C. Using the traditional ELM forecasting model, the variation curves of MAPE under different clustering conditions are shown in
Figure 8 (considering the date type).
The maximum and average MAPE of the forecasting within one day and the corresponding cluster numbers are shown in
Table 4; apparently the forecasting error is at its minimum when
K = 4, and it can be seen that
K = 4 is the best number of clusters and the maximum of load forecasting accuracy can be obtained.
Through comparison of experiments A and B, we can see that we can increase the load forecasting accuracy if we cluster the user with consideration of the date type, and then perform load forecasting to obtain the partial system load forecasts and aggregate them to obtain the system load forecast.
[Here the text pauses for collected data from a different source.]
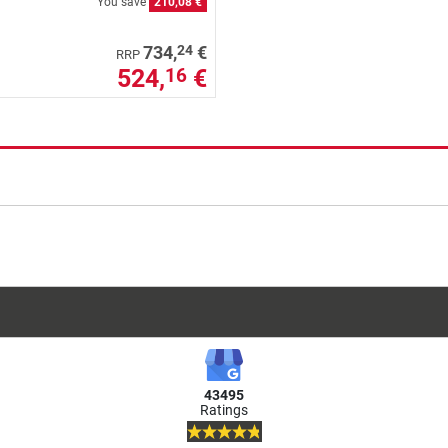
You save
210,08 €
24
734,
€
RRP
524,
€
16
43495
Ratings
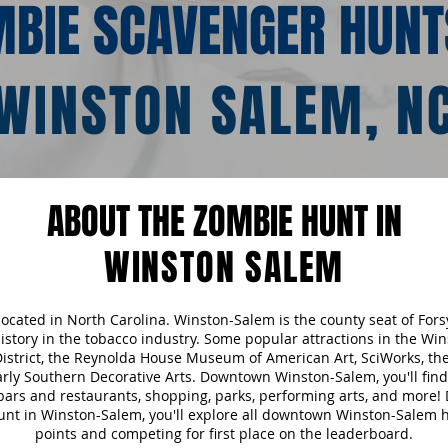
BIE SCAVENGER HUNT
WINSTON SALEM, N
ABOUT THE ZOMBIE HUNT IN
WINSTON SALEM
 located in North Carolina. Winston-Salem is the county seat of For
 history in the tobacco industry. Some popular attractions in the W
 District, the Reynolda House Museum of American Art, SciWorks, 
ly Southern Decorative Arts. Downtown Winston-Salem, you'll find
 bars and restaurants, shopping, parks, performing arts, and more!
nt in Winston-Salem, you'll explore all downtown Winston-Salem ha
points and competing for first place on the leaderboard.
We can conclude that when the similarity between user electricity behaviors is mined deeply, clustering is conducted, and load forecasting is made on the basis of clustering, we can obtain a more precise accuracy of load forecasting.
Through comparison of experiments B and C, in the traditional ELM forecasting model, the historical data will be repeatedly trained together with new data when new data are obtained, while OS-ELM effectively avoids the repeated training data. In this way, the new data will correct the parameters, therefore OS-ELM greatly improves the training speed and the forecasting accuracy by using the partitioned matrix method.
According to the above study, for the proposed sample construction method and forecasting model for the chosen data set, the forecasting accuracy is at its maximum when the users are classified into four clusters. The clustering result of the normalized user loads is shown in
Figure 9.
The good clustering effect is shown in
Figure 9; the red line is the center line of clustering, and the other colored lines are the normalized load curves of different users. It can be seen that the load curves of users who are from the same cluster are very similar and the load curves of users who are from various clusters are vastly different.